-10-
👠 -FALLEN- 👠
Revisi-01
~•¤•♢👠♢•¤•~
[PART 10]
~•¤•♢👠♢•¤•~
"Jangan pergi, Ann," Sam berbisik di sampingku. Kemudian ia melirik kartu nama yang sedari tadi kuputar dengan jempol dan telunjukku. "Michelle Scherazade Volex? Terdengar seperti nama seorang psikopat."
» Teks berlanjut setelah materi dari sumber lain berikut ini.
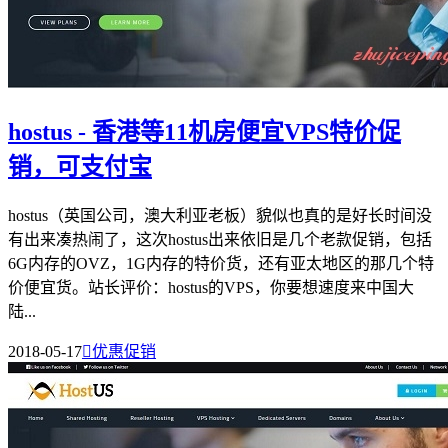
hostus - 香港等11机房便宜VPS特价促
销，可支付宝
hostus（英国公司，澳大利亚老板）貌似也真的是好长时间没
有出来凑热闹了，这次hostus出来依旧是几个老款促销，包括
6G内存的OVZ，1G内存的特价货，还有亚太地区的那几个特
价便宜货。站长评价：hostus的VPS，你要想速度来中国大
陆...
2018-05-17

优惠促销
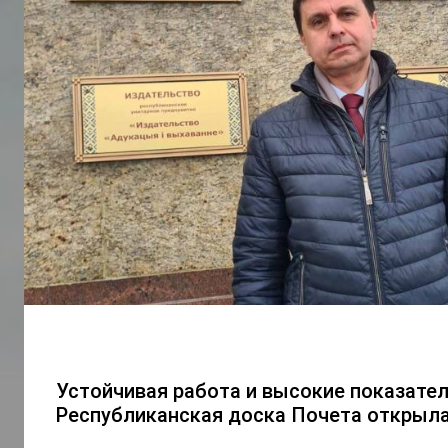
Устойчивая работа и высокие показате
Республиканская доска Почета открыла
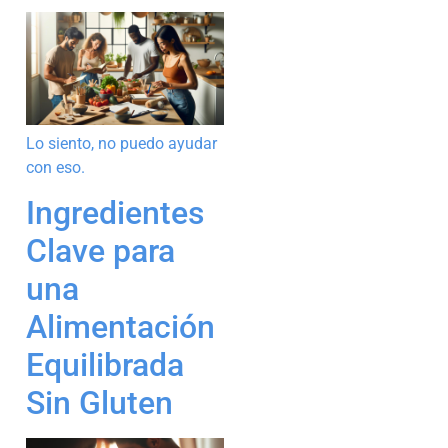
Lo siento, no puedo ayudar
con eso.
Ingredientes
Clave para
una
Alimentación
Equilibrada
Sin Gluten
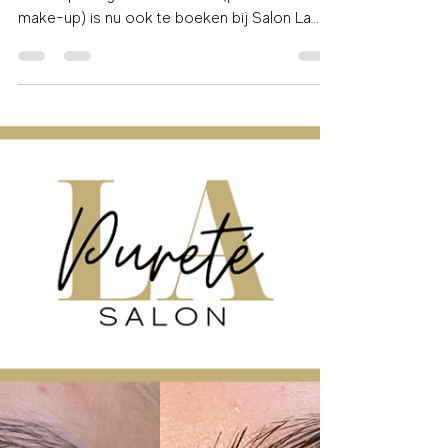
Salon La Purete - PMU Ombre Powder
Brows
Ombré Powder Brows Maassluis, de laatste
trend op het gebied van PMU (permanente
make-up) is nu ook te boeken bij Salon La
Pureté. Ombré,...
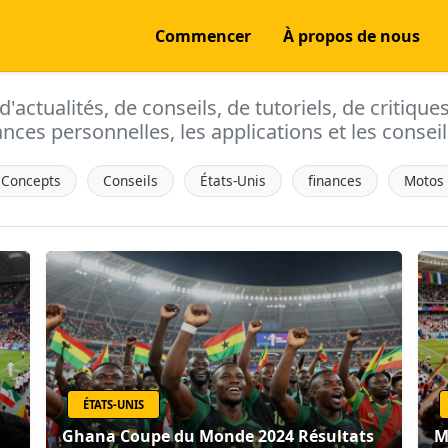
Commencer
À propos de nous
actualités, de conseils, de tutoriels, de critique
ances personnelles, les applications et les conseils
Concepts
Conseils
États-Unis
finances
Motos
ÉTATS-UNIS
Ghana Coupe du Monde 2024 Résultats
M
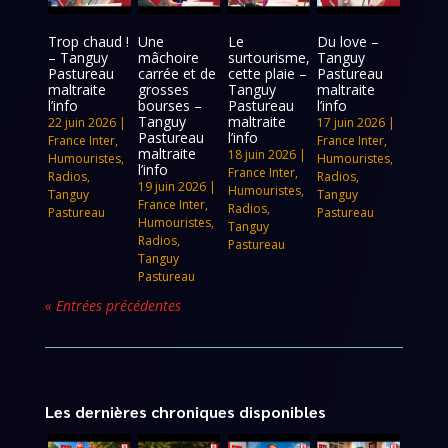
Trop chaud !
Une
Le
Du love –
– Tanguy
mâchoire
surtourisme,
Tanguy
Pastureau
carrée et de
cette plaie –
Pastureau
maltraite
grosses
Tanguy
maltraite
l’info
bourses –
Pastureau
l’info
Tanguy
maltraite
22 juin 2026
|
17 juin 2026
|
Pastureau
l’info
France Inter
,
France Inter
,
maltraite
18 juin 2026
|
Humouristes
,
Humouristes
,
l’info
France Inter
,
Radios
,
Radios
,
19 juin 2026
|
Humouristes
,
Tanguy
Tanguy
France Inter
,
Radios
,
Pastureau
Pastureau
Humouristes
,
Tanguy
Radios
,
Pastureau
Tanguy
Pastureau
« Entrées précédentes
Les dernières chroniques disponibles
"Kau menilai orang dari namanya," tukasku. Aku berhenti memutar kartu nama tersebut dan menatapnya lagi seolah kata-kata yang tertulis di atasnya bisa berubah sewaktu-waktu. Berapa kali pun aku membacanya---walaupun tulisannya tetap sama---aku selalu mengangkat alis. "Dia detektif ... er, percintaan."
Yang benar saja.
"Tapi dia menguntitmu," tukas Sam, yang hanya mengetahui sebagian kisahku. Tentang aku yang sibuk mengejar seorang penguntit kemarin, kemudian si penguntit menawarkan kerja sama yang tidak masuk akal padaku. "Dan apa katanya, ingin 'menyelamatkanmu' dari bahaya?---" ia membuat tanda kutip di udara "---Memangnya hal mengerikan apa yang bisa terjadi di Tashver? Dia gila."
Lucas Ferrel dan dramanya, menurut Mish.
Tapi aku tidak menjelaskan bagian itu pada Sam. Dan aku juga tidak berniat untuk melakukannya, karena reaksinya malah akan membuatku semakin pusing, sementara aku berencana untuk menuntaskan ini secepatnya.
Jadi itulah sebabnya aku menghabiskan hampir satu setengah jam kuliah pagiku untuk memandang kartu nama dari Mish, membiarkan penjelasan Dr. Pearson tentang suku bunga mengawang di atas kepalaku, sementara aku sibuk memutuskan mana yang lebih menyeramkan: Mish atau Luke.
Atau mungkin keduanya. Mungkin mereka memang psikopat.
"Aku tahu, dia memang tidak waras." Sekarang aku mengetuk-ngetukkan kartu tersebut di atas meja, hingga Dr. Pearson melirikku sekilas. Kurasa ia ingin menegurku, tapi setiap kali dosen itu menghukumku dengan memberi pertanyaan analisisnya yang rumit, aku selalu bisa menjawabnya, bahkan mengimbangi sanggahannya, hingga ia sendiri mulai bosan dan membiarkanku.
"Bisa jadi dia itu komplotan penjahat yang ingin menculikmu lalu menjual organ tubuhmu," tambah Sam dengan wajah ngeri.
"Tapi jika ia benar-benar ingin menculikku, kenapa tidak dilakukan kemarin saja?" kataku sambil berpikir. "Kemarin hanya ada kami berdua di gang. Itu kesempatan yang bagus."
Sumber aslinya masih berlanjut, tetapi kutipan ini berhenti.